• **Dataset content**

☆ ☆ ☆ ☆

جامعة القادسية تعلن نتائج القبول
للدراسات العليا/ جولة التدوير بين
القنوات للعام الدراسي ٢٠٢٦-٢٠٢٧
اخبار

☆ ☆ ☆ ☆

• **Work instruction**
The whole listing above, restated word for word, is the required answer.

• **The answer**
جامعة القادسية تعلن نتائج القبول
للدراسات العليا/ جولة التدوير بين
القنوات للعام الدراسي ٢٠٢٦-٢٠٢٧
اخبار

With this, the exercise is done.